Il punto è che se è vero che pur meditando non è automatico che dimori in uno stato di continua consapevolezza (quello vuol dire essere degli “Illuminati” o dei “Santi”: quindi qualcuno ci riesce ed è nel nostro potenziale) è altrettanto vero che a forza di meditare diventi sempre più consapevole ed in modo sempre più raffinato.
Immagino che tu sia stata raffinata nella comprensione della tua malinconia: Ad esempio quando non ti è chiaro quale è dei tre veleni, rimanendo in dubbio tra piacevole e spiacevole, stai già su due piani diversi di consapevolezza, e cogli un aspetto dei tre veleni, che ho solo accennato nell’articolo: Ognuno è legato all’altro (anche nell’immagine gli animali sono legati tra di loro). (ad esempio nella “confusione” del papà immagino potesse esserci anche la brama per i problemi del lavoro)
Mi spiego meglio: ad un livello di consapevolezza più superficiale non ci sono dubbi: essere indecisa è il veleno della “confusione e del dubbio”, ma tu vai oltre e riconosci che in essa c’è sia un po’ di piacevolezza e brama, sia di fastidio e repulsione. Quindi hai consapevolizzato la sensazione in modo più raffinato e completo. Sei andata oltre la semplice “etichetta”.
Per altro è il “vero lavoro” del meditatore e lo esprimi anche con questo commento. Non ti fermi a prendere per “oro colato” quello che dico, non ti fermi alla superfice, ma: 1) accogli il messaggio stimolo (fondamentale per una reale comprensione e crescita) e 2) lo metti in dubbio, vai oltre con senso critico e attento. In questo modo il messaggio è totalmente “tuo” ovvero rientra nel tuo bagaglio esperienziale di profonda comprensione. Non è un freddo: “lo ha detto quel tale in internet”.

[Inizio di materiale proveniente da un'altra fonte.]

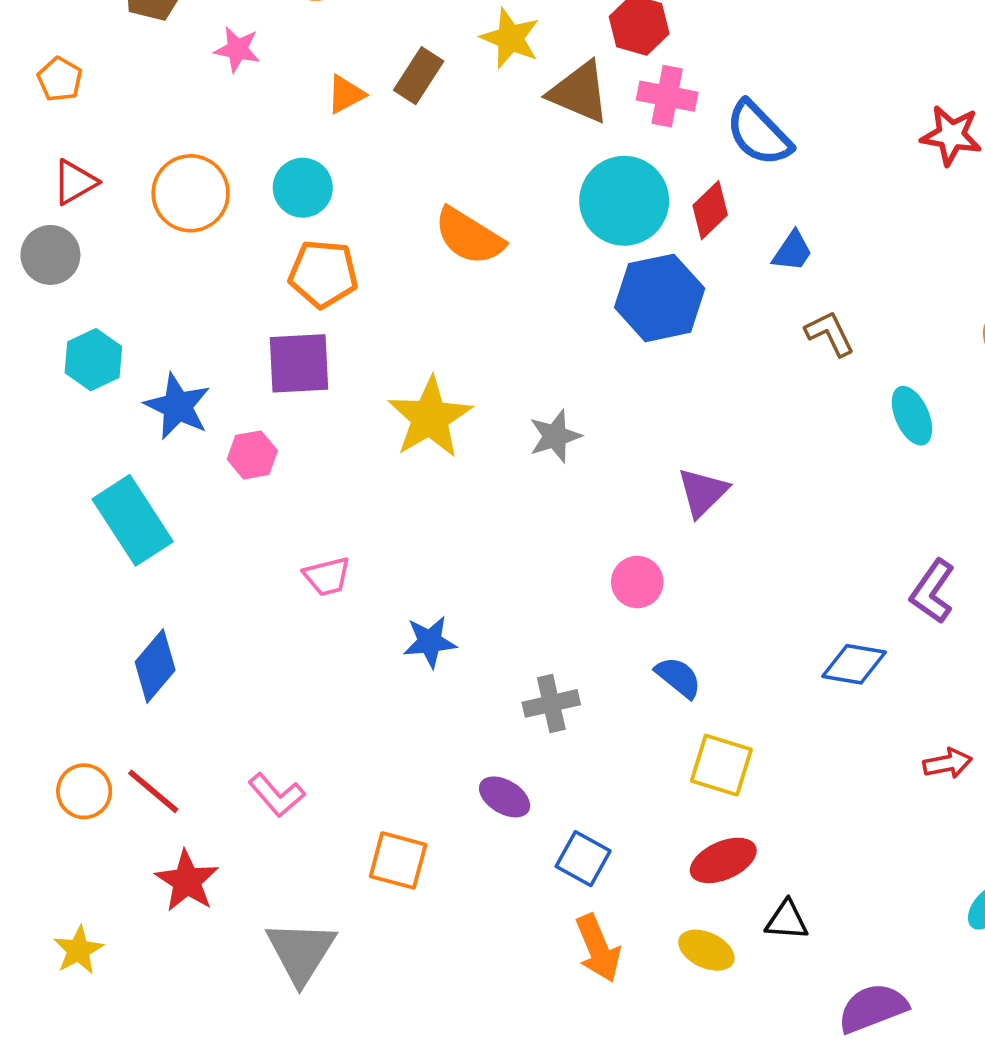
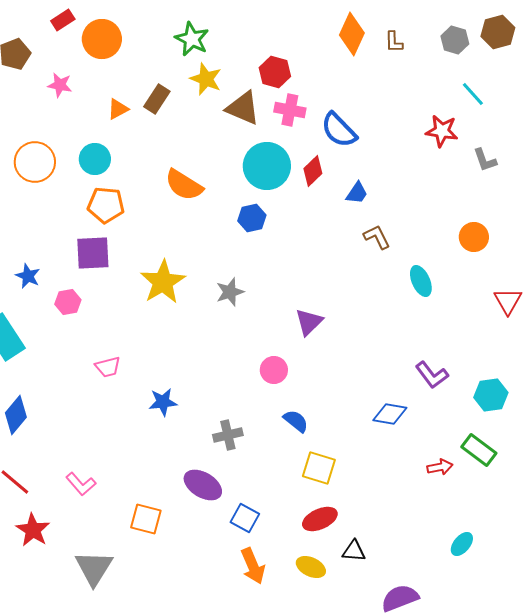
blue hexagon: (660, 298) -> (252, 218), moved, size x0.6
blue star: (178, 406) -> (28, 276), size x0.7
purple L-shape: (933, 591) -> (432, 375), turned -72
purple ellipse: (505, 797) -> (203, 485), size x1.4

Accogliere ed indagare, questo è il cuore della meditazione vipassana. L’utilità della meditazione sta nel fatto che è un percorso di crescita. Già il solo percorso è un meraviglioso processo di crescita a prescindere del punto in cui arrivi: a me basta guardare come ero prima per rendermene conto.
Grazie per la tua ricca riflessione
Ma questo articolo dimostra precisamente che la meditazione non basta ad evitare di dimenticare le cose, ne è la prova che solo qualche settimana fa tu stesso avevi il dubbio di aver lasciato il gas aperto, evidentemente, nonostante la meditazione, non eri pienamente consapevole mentre lo chiudevi (perchè mi auguro che alla fine tu lo abbia trovato chiuso), la meditazione non è stata sufficiente.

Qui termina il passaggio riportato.